Seconda giornata del vertice Camp David. I leader degli otto Paesi discutono di crisi eurozona e Grecia

Barack Obama

La crescita e la riduzione del deficit devono andare di pari passo per riuscire a raggiungere la “prosperità”. Lo ha detto il presidente degli Stati Uniti Barack Obama prima di avviare i colloqui sulla crisi dell’eurozona al vertice G8 di Camp David.

“Siamo tutti impegnati a fare in modo che la crescita, la stabilità e il consolidamento dei bilanci rientrino tutti in un pacchetto di misure che dobbiamo adottare per raggiungere la prosperità che desideriamo per i nostri concittadini”, ha sottolineato Obama.

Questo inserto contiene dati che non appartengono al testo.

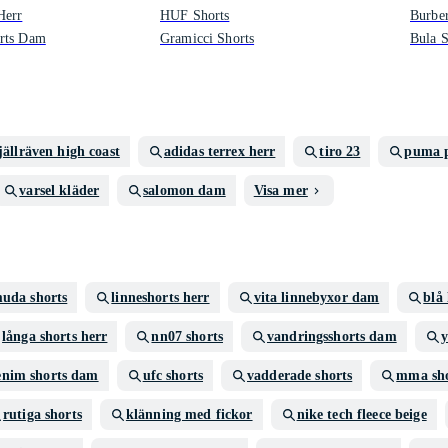
Herr
HUF Shorts
Burber
rts Dam
Gramicci Shorts
Bula S
jällräven high coast
adidas terrex herr
tiro 23
puma 
varsel kläder
salomon dam
Visa mer
uda shorts
linneshorts herr
vita linnebyxor dam
blå
långa shorts herr
nn07 shorts
vandringsshorts dam
y
enim shorts dam
ufc shorts
vadderade shorts
mma sho
rutiga shorts
klänning med fickor
nike tech fleece beige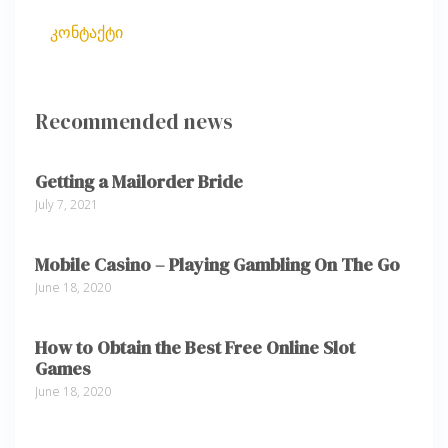
კონტაქტი
Recommended news
Getting a Mailorder Bride
July 7, 2021
Mobile Casino – Playing Gambling On The Go
June 18, 2020
How to Obtain the Best Free Online Slot
Games
June 18, 2020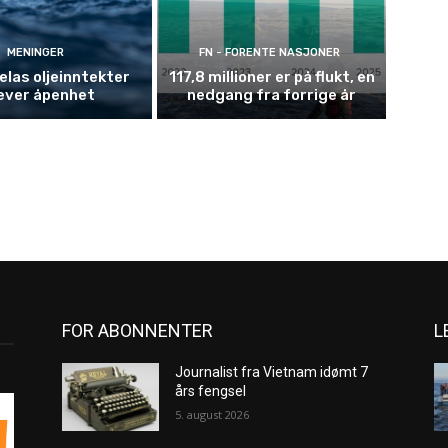
MENINGER
FN - FORENTE NASJONER
las oljeinntekter
117,8 millioner er på flukt, en
ever åpenhet
nedgang fra forrige år
FOR ABONNENTER
L
Journalist fra Vietnam idømt 7
års fengsel
5. august 2026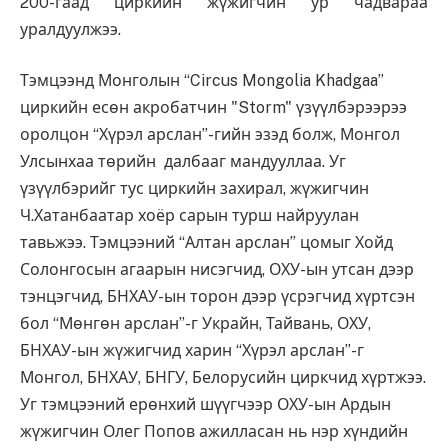
200-гаад циркийн жүжигчин ур чадвараа
уралдуулжээ.
Тэмцээнд Монголын “Circus Mongolia Khadgaa”
циркийн есөн акробатчин "Storm" үзүүлбэрээрээ
оролцон “Хүрэл арслан”-гийн эзэд болж, Монгол
Улсынхаа төрийн далбааг мандууллаа. Уг
үзүүлбэрийг тус циркийн захирал, жүжигчин
Ч.Хатанбаатар хоёр сарын турш найруулан
тавьжээ. Тэмцээний “Алтан арслан” цомыг Хойд
Солонгосын агаарын нисэгчид, ОХУ-ын утсан дээр
тэнцэгчид, БНХАУ-ын торон дээр үсрэгчид хүртсэн
бол “Мөнгөн арслан”-г Украйн, Тайвань, ОХУ,
БНХАУ-ын жүжигчид харин “Хүрэл арслан”-г
Монгол, БНХАУ, БНГУ, Белорусийн циркчид хүртжээ.
Уг тэмцээний ерөнхий шүүгчээр ОХУ-ын Ардын
жүжигчин Олег Попов ажилласан нь нэр хүндийн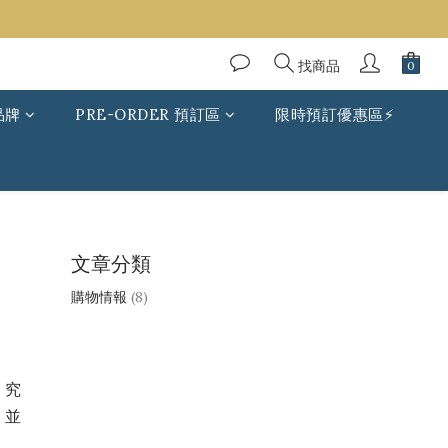
找商品
品牌
PRE-ORDER 預訂區
限時預訂優惠區⚡
文章分類
購物情報
(8)
。究
，並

La crisi del debito della zona euro ha fatto emergere divergenze tra i fautori della crescita e quelli del rigore, con sullo sfondo una grave preoccupazione per la Grecia. Questo dossier è il primo a essere esaminato dai leader degli otto paesi più industrializzati e dell’Unione europea a Camp David. Già alla vigilia, il presidente Obama aveva dato un netto segnale di sostegno ai fautori del rilancio economico in Europa, ricevendo il suo collega francese Francois Hollande al quale aveva assicurato che avrebbe evocato al G8 “un approccio responsabile del rigore di bilancio affiancato a misure energiche per la crescita”, una posizione sulla quale Hollande aveva basato la sua campagna elettorale e che rema contro la politica del rigore professata da Angela Merkel, il cancelliere tedesco.

Candidato alla Casa Bianca per un secondo mandato, il presidente degli Stati uniti si è detto preoccupato per le conseguenze negative dei problemi europei sull’economia del suo paese dove, pur se in modo appena percettibile, vi è stata una ripresa economica e la disoccupazione è diminuita.